In the name of respect

By Xu Chunzi (China Daily)
Updated: 2007-12-04 07:42

Tao Wenjuan and Cao Lingyan are rural migrant workers on a mission. The 22-year-old women want equality and respect from China's 577 million city dwellers. As president of a women's association at a rural migrant community in Fenghua, Zhejiang Province, Tao proposed to the city council that it was time to challenge the city dwellers' prejudice against the migrant worker.

The term for rural migrant workers should be "new citizens" rather than the currently popular "alien workers" (wai lai wu gong ren yuan in Chinese), Tao says.


Cao Lingyan (right) and Tao Wenjuan get ready for a community performance. The young women from Anhui Province challenge city dwellers' prejudice against rural migrant workers. [China Daily]

"Alien workers" has an outsider's feel. It constantly reminds migrant workers that they don't belong to the city, she says.

Cao Lingyan, now head of the Youth Art Department at the same community, also feels disrespected when called an "alien worker".

The exceptional courage and social awareness that enabled Tao and Cao to stand up against mainstream society also made them inspirations for a film. Two Butterflies, one of China's first films about rural migrant workers, is director Sheng Ling's screen adaptation of the girls' successful urban experiences.

To Sheng, Tao and Cao represented a new generation of rural migrant workers who are "young and spiritually driven".

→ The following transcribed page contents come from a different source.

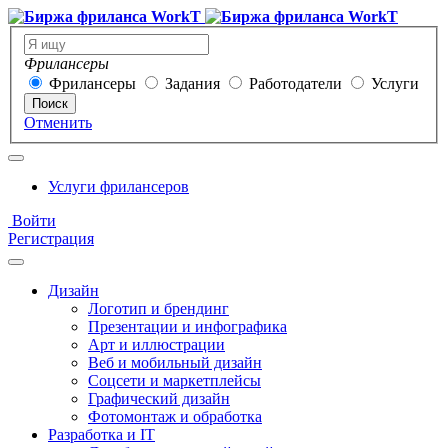
Фрилансеры
Фрилансеры
Задания
Работодатели
Услуги
Поиск
Отменить
Услуги фрилансеров
Войти
Регистрация
Дизайн
Логотип и брендинг
Презентации и инфографика
Арт и иллюстрации
Веб и мобильный дизайн
Соцсети и маркетплейсы
Графический дизайн
Фотомонтаж и обработка
Разработка и IT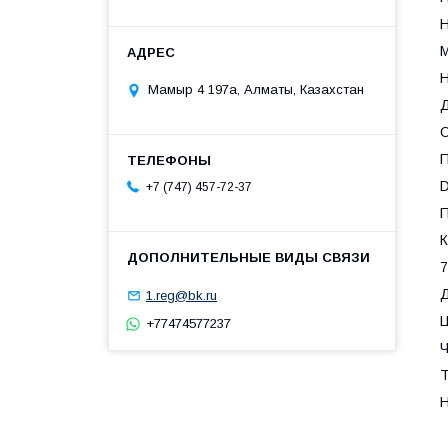
H
Мамыр 4 197а, Алматы, Казахстан
Д
D
+7 (747) 457-72-37
К
7
1.reg@bk.ru
+77474577237
Т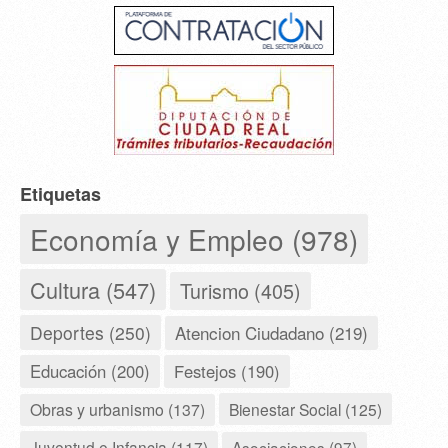
Etiquetas
Economía y Empleo (978)
Cultura (547)
Turismo (405)
Deportes (250)
Atencion Ciudadano (219)
Educación (200)
Festejos (190)
Obras y urbanismo (137)
Bienestar Social (125)
Juventud e Infancia (117)
Asociaciones (97)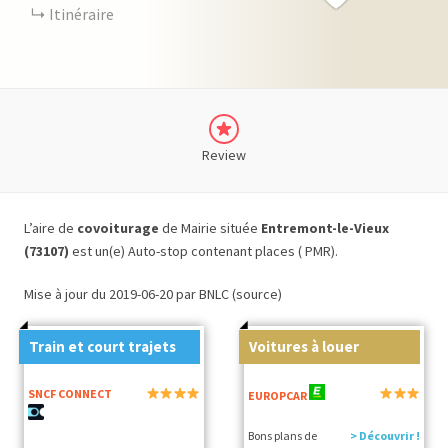
Itinéraire
Review
L’aire de
covoiturage
de Mairie située
Entremont-le-Vieux
(73107)
est un(e) Auto-stop contenant places ( PMR).
Mise à jour du 2019-06-20 par BNLC (source)
Train et court trajets
Voitures à louer
SNCF CONNECT
EUROPCAR
Bons plans de
> Découvrir !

Tao and Cao may have been young when they first left their homes in rural Anhui Province four years ago, but they had no grand ideologies. Back then, all they wanted was a steady income and a shot at better lives.

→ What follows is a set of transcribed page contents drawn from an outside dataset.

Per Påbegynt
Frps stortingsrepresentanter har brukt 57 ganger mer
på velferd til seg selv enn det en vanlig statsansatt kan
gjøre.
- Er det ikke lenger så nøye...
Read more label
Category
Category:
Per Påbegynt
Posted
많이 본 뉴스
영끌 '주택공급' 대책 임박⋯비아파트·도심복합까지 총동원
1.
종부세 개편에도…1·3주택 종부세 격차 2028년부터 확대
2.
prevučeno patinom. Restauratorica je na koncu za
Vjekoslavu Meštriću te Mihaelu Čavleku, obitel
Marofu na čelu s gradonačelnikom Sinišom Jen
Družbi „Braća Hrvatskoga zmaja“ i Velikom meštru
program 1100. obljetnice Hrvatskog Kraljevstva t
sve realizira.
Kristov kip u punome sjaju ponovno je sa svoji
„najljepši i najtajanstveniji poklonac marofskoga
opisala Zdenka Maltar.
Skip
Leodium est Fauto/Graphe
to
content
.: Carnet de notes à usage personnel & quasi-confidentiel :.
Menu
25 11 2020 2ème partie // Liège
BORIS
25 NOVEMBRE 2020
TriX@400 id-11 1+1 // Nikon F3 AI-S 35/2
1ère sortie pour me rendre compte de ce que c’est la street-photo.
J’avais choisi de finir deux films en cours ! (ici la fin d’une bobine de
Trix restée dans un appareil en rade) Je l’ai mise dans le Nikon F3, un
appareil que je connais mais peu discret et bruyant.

Their new lives began at Libang Village, an urban community in the city of Fenghua that offered inexpensive room and board for rural migrant workers.

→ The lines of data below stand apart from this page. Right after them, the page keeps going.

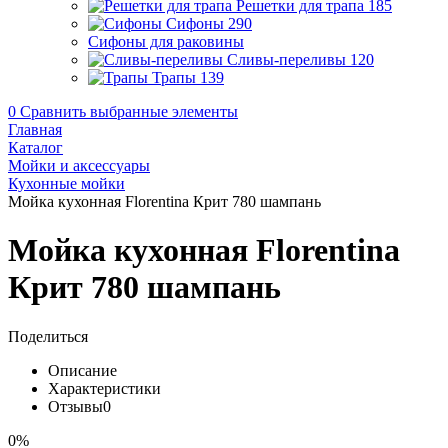
Решетки для трапа
185
Сифоны
290
Сифоны для раковины
Сливы-переливы
120
Трапы
139
0
Сравнить выбранные элементы
Главная
Каталог
Мойки и аксессуары
Кухонные мойки
Мойка кухонная Florentina Крит 780 шампань
Мойка кухонная Florentina
Крит 780 шампань
Поделиться
Описание
Характеристики
Отзывы
0
0%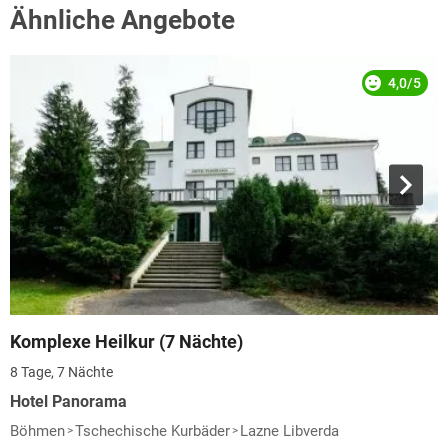
Ähnliche Angebote
4,0/5
Komplexe Heilkur (7 Nächte)
8 Tage, 7 Nächte
Hotel Panorama
Böhmen
Tschechische Kurbäder
Lazne Libverda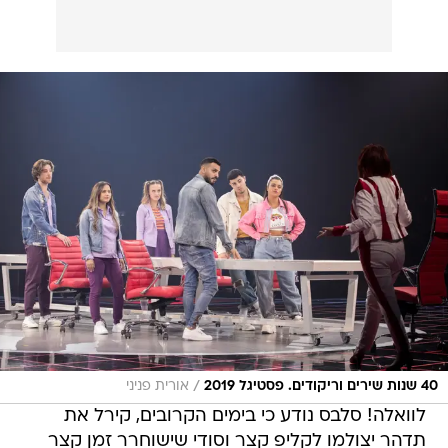
/
40 שנות שירים וריקודים. פסטיגל 2019
אורית פניני
לוואלה! סלבס נודע כי בימים הקרובים, קירל את
תדהר יצולמו לקליפ קצר וסודי שישוחרר זמן קצר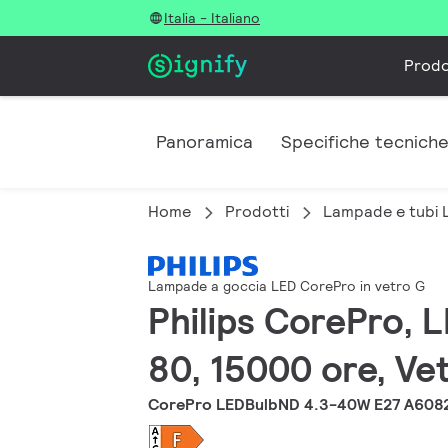
Italia - Italiano
Prodo
Panoramica
Specifiche tecnich
Home
Prodotti
Lampade e tubi 
Lampade a goccia LED CorePro in vetro G
Philips CorePro, L
80, 15000 ore, Ve
CorePro LEDBulbND 4.3-40W E27 A608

Together with 2,800 rural migrants from more than 20 provinces across the country, Tao and Cao settled in their own corner of the city.

The girls seemed to have it made, earning more than 2,000 yuan (US$270) a month on production lines in a cell phone factory.

But soon the emptiness set in. "Your environment has so much influence on your personality," Tao tells Zhejiang Online News.

"I was tired of dealing with products, I wanted to meet some people," Tao says about her stifling job.